April 23, 2024

Solid State Lighting Design

Find latest world news and headlines today based on politics, crime, entertainment, sports, lifestyle, technology and many more

Latest war news between Russia and Ukraine: live updates

Latest war news between Russia and Ukraine: live updates
attributed to him…Kirill Kudryavtsev/AFP – Getty Images

A Russian court on Monday sentenced a former journalist to 22 years in a maximum security prison on two counts of treason, indicating a new level of repression against the free press in Russia and sparking a protest in the press community.

Ivan Safronov, 32, a former defense correspondent for Kommersant and Vedomosti newspapers, was arrested in July 2020 on his way to work in Moscow and accused of revealing state secrets to representatives of foreign intelligence services.

Two months before his arrest, he quit his job in the media to become an advisor to the head of the Russian space agency, Roscosmos, but the agency said the charges related to his work as a journalist.

The severity of the sentence – which was announced in a statement to the Basmani court in Moscow – provoked an angry reaction.

On Tuesday, Kommersant newspaper – where Mr. Safronov started his career and became a stellar defense reporter – boldly chose to print e-mail of support for Mr. Safronov on its front page, saying that its employees “remember every day that they can’t help.”
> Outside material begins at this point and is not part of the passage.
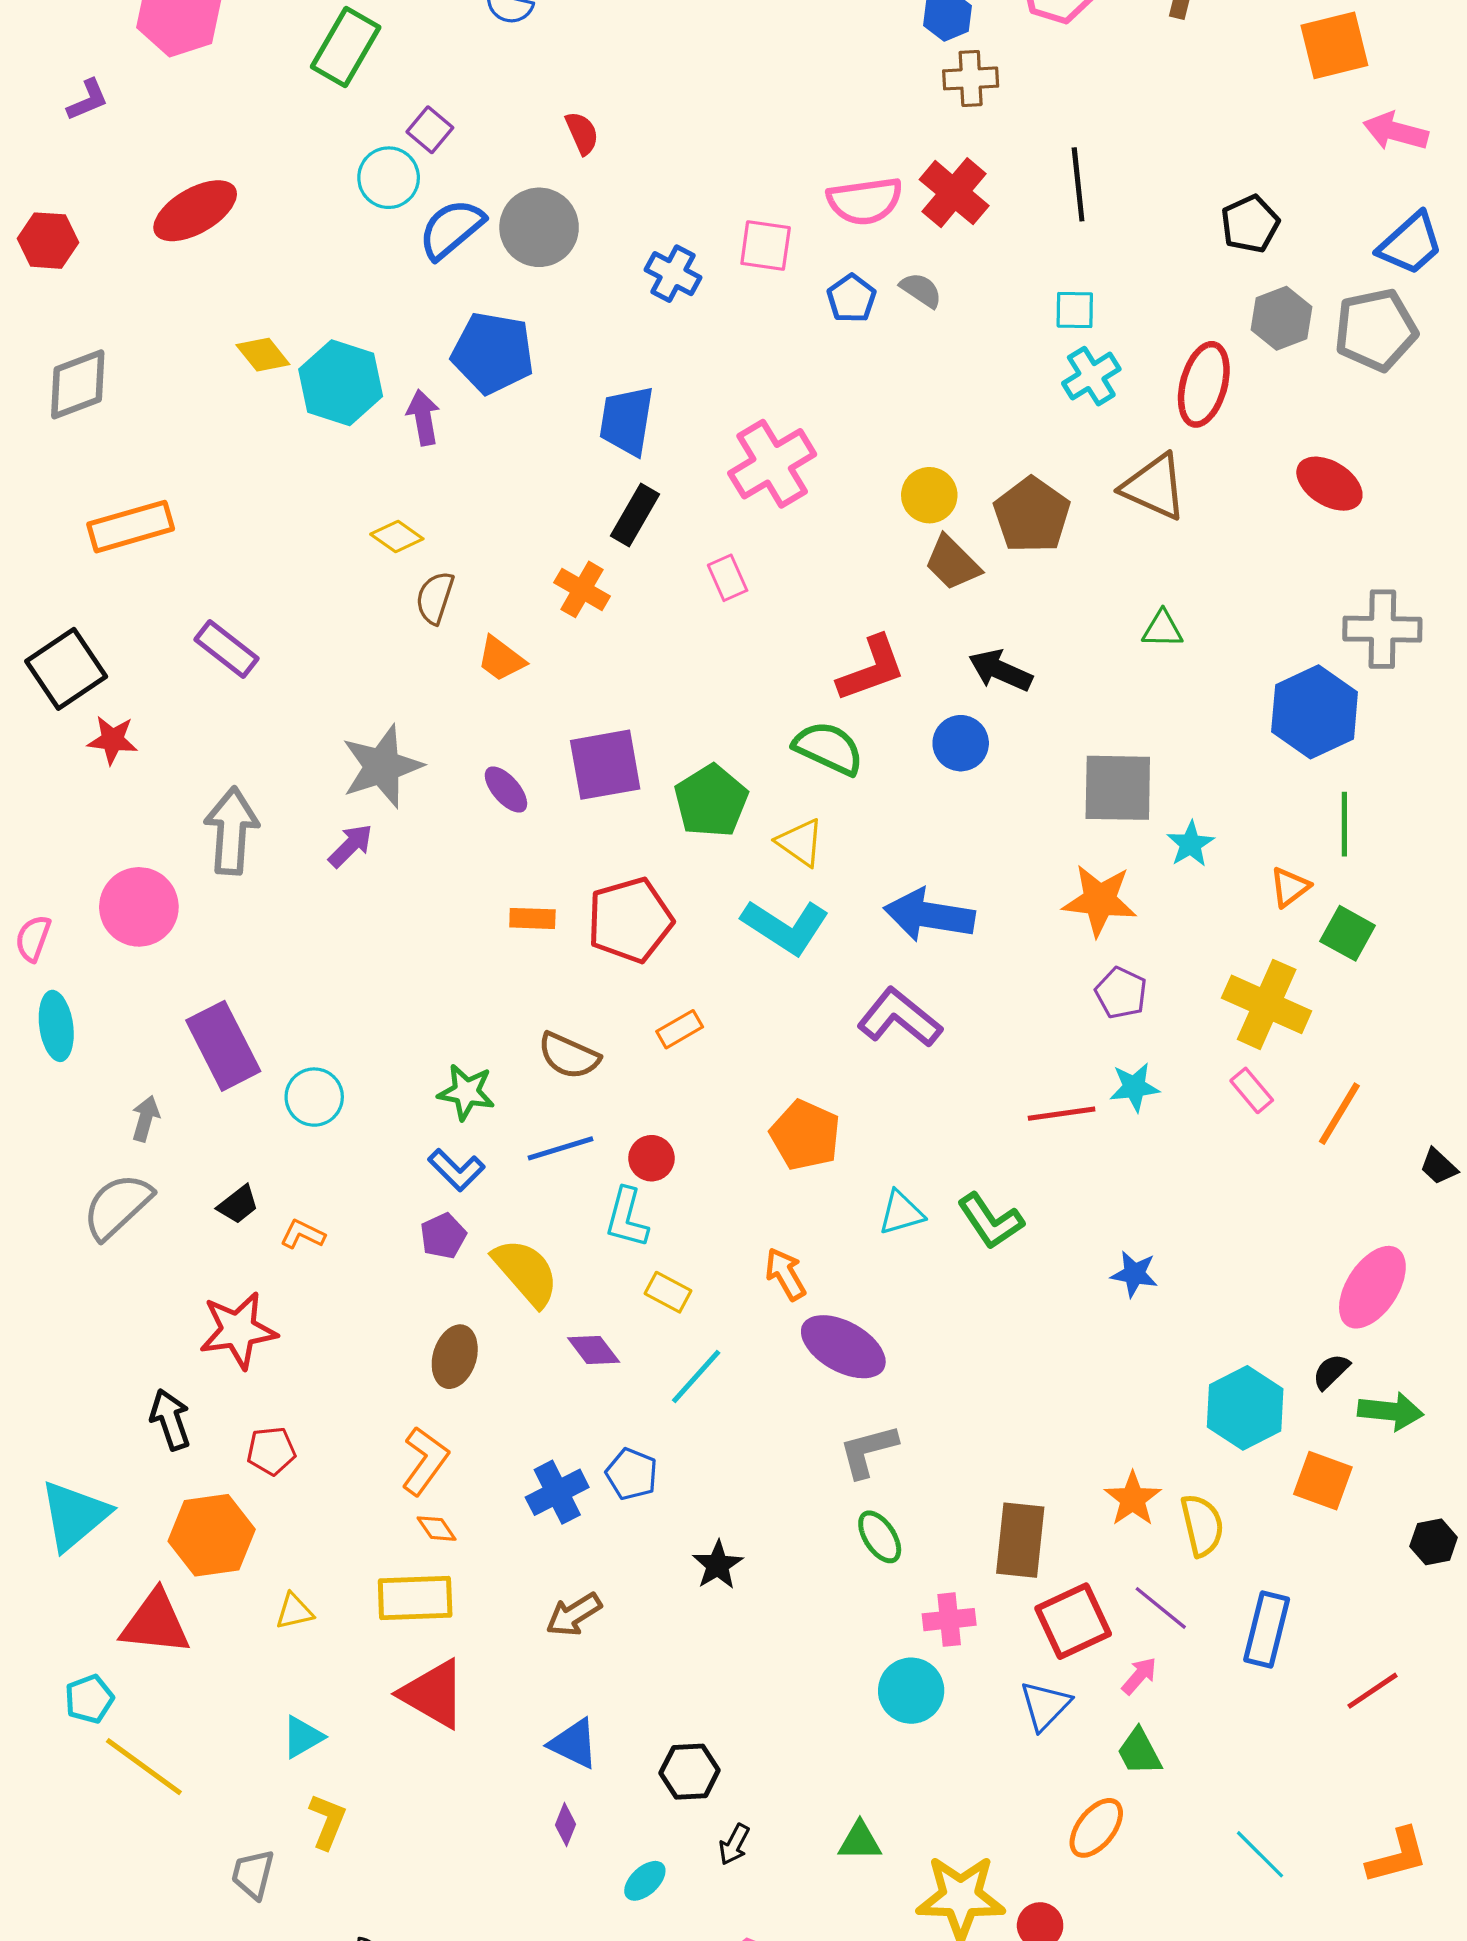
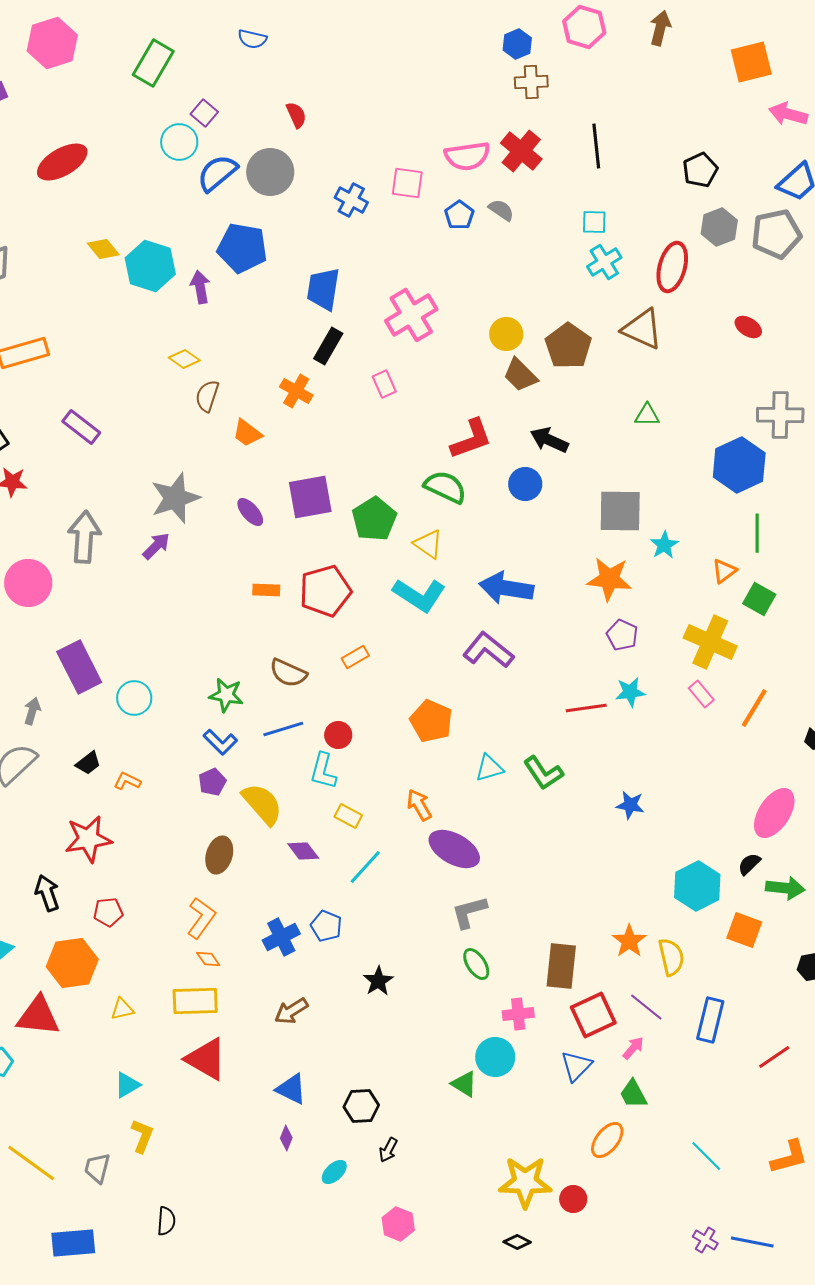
red ellipse: (1329, 484) -> (748, 327), size x0.7
yellow line: (144, 1767) -> (31, 1163), moved
green triangle: (860, 1841) -> (464, 1084), moved, turned 32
“We have not heard any public evidence of your guilt,” said the letter addressed to Mr. Safronov’s current residence in Moscow’s notorious Lefortovo prison. “We are confident: in any other situation, you will be acquitted,” the letter read.

“We are waiting for you,” she added.

The daily Kommersant, which strove to become a standard Russian newspaper, is owned by Alisher Usmanov, a businessman with connections to the Kremlin. The newspaper drew a fine line between maintaining a degree of independence and avoiding the fate of other Russian publications that were shut down under political pressure from the government.
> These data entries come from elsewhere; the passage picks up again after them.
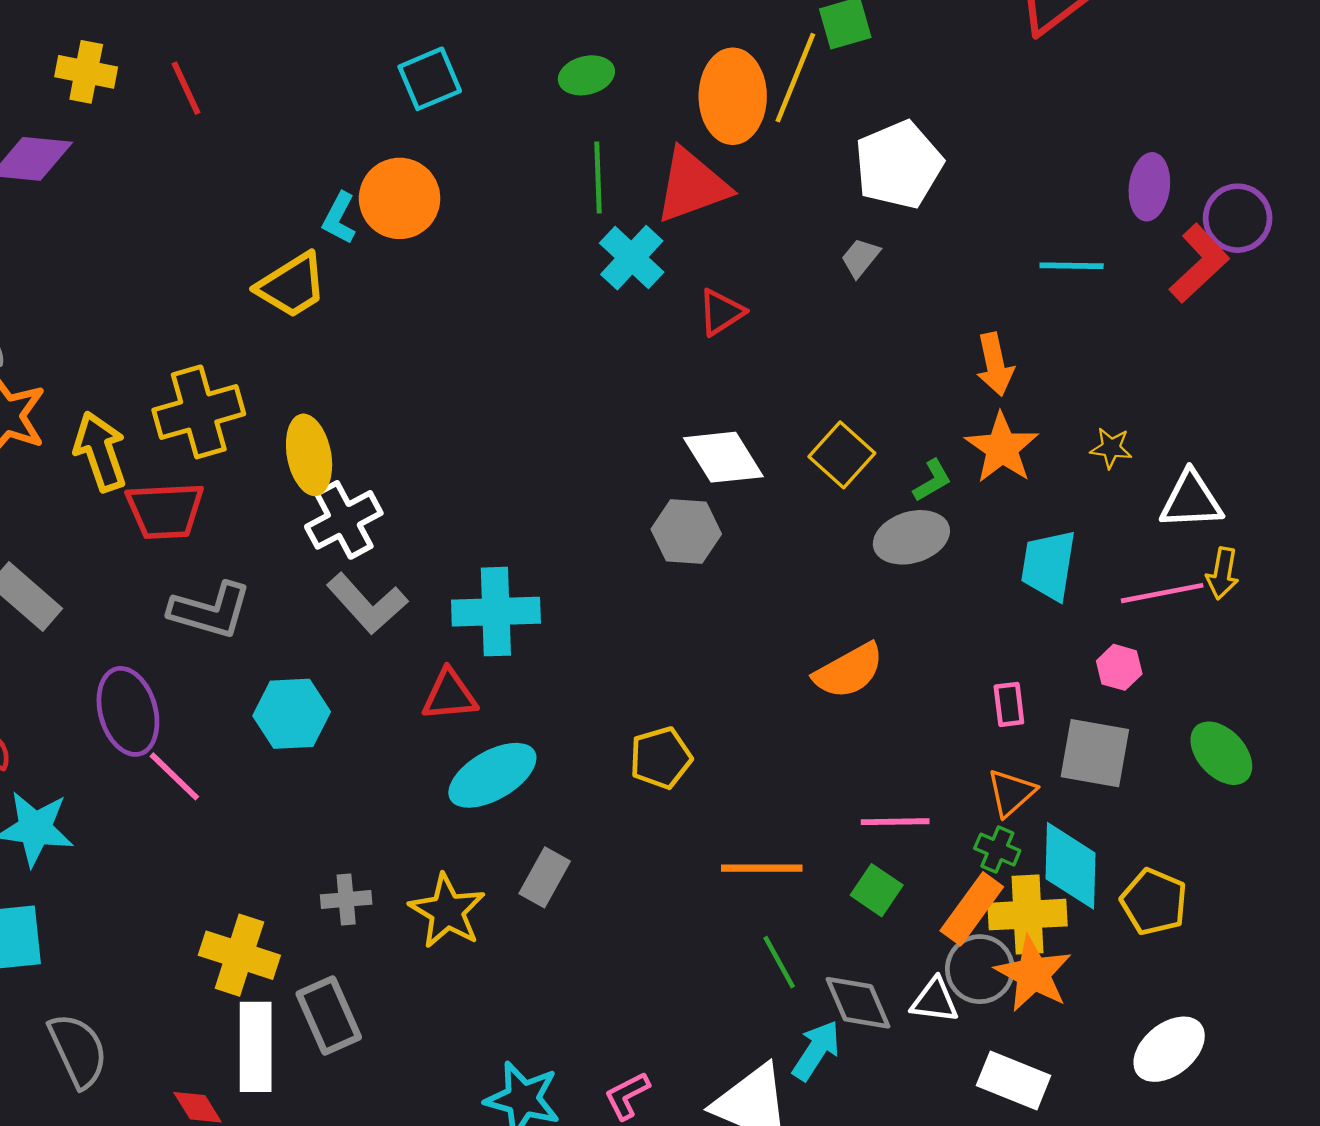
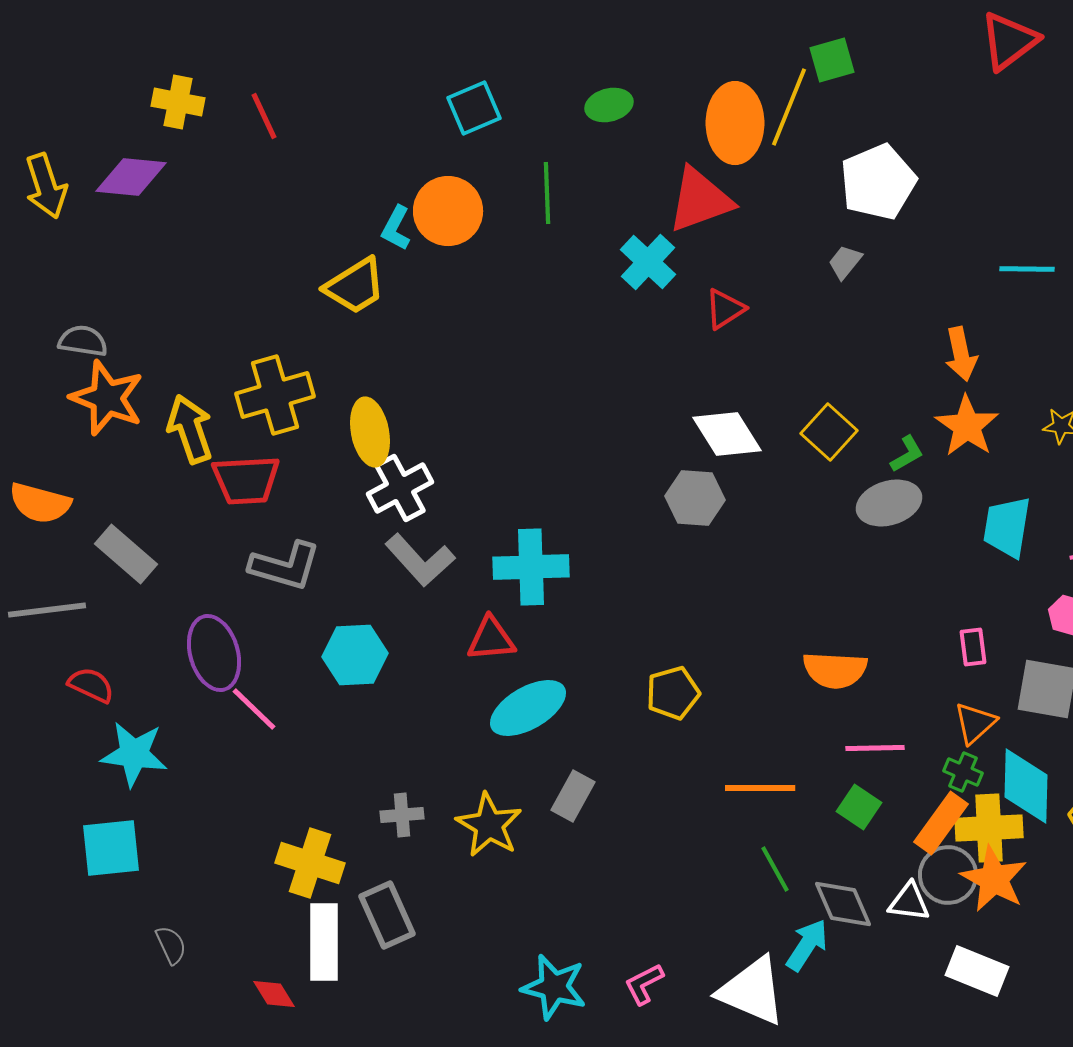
green line: (598, 178) -> (547, 193), moved
orange semicircle: (849, 671) -> (835, 670), moved, turned 32
gray semicircle: (78, 1050) -> (171, 945), size x0.6

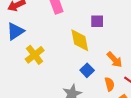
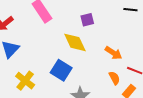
yellow cross: (35, 55) -> (25, 81), moved
blue square: (87, 70) -> (61, 70), moved, size x1.5

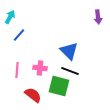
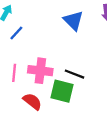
blue triangle: (69, 51) -> (73, 21), moved
pink cross: (40, 68) -> (40, 71), size x1.5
See also  Trump's lawyer told the Department of Justice that the classified material was returned

In a top-secret case, Russian prosecutors said Mr. Safronov disclosed state secrets about Russian arms sales to a journalist who worked for the Czech Republic’s foreign intelligence arm, according to his lawyer. He was also accused of sharing unspecified secrets about Russia’s involvement in the war in Syria with a political scientist from Germany, according to his lawyer, Ivan Pavlov.

Mr. Safronov denied the accusations, saying that his reports relied on information obtained only from publicly available sources. His lawyer said he refused to enter into a deal with the prosecution.

The ruling caused chills in the Russian press community, which has been under intense pressure since the government banned publication of anything that deviated from the Kremlin’s line about Russia’s invasion of Ukraine.

Yevgeny Smirnov, another member of Mr. Safronov’s legal team, said the case had had a “tremendous cooling effect” on journalists in Russia, particularly those covering defense and the military-industrial complex, and that Mr. Safronov’s defense team would file an appeal.

Smirnov said the defense team believed that apart from trying to send a message to Russian journalists, the government was seeking revenge against Mr. Safronov for revealing Russian plans to sell fighter jets to Egypt. Soon after Mr. Safronov published an article in 2019 about the $2 billion deal, the United States threatened to impose sanctions on Cairo.

Mr. Smirnov and Mr. Pavlov fled Russia in 2021 after being implicated in the Mr. Safronov case. The third lawyer, Dmitriy Talantov, was arrested in June and charged with spreading false information about the Russian military.

See also  Wordle 355 Jun 9 Hints - Wordle today is too tough? spoiler-free CLUES TO HELP FIND AN ANSWER | Games | entertainment

At the end of 2020, President Vladimir Putin said that Mr. Safronov’s case had nothing to do with his journalistic work and that no one could be accused of treason for using publicly available information.

“It can’t be allowed,” he said.

Pavel Chekhov, a Russian human rights lawyer, said he found no precedent for such a harsh sentence on charges like Mr. Safronov, calling it “a clearly brutal and cruel punishment, consistent with Russia’s current situation”.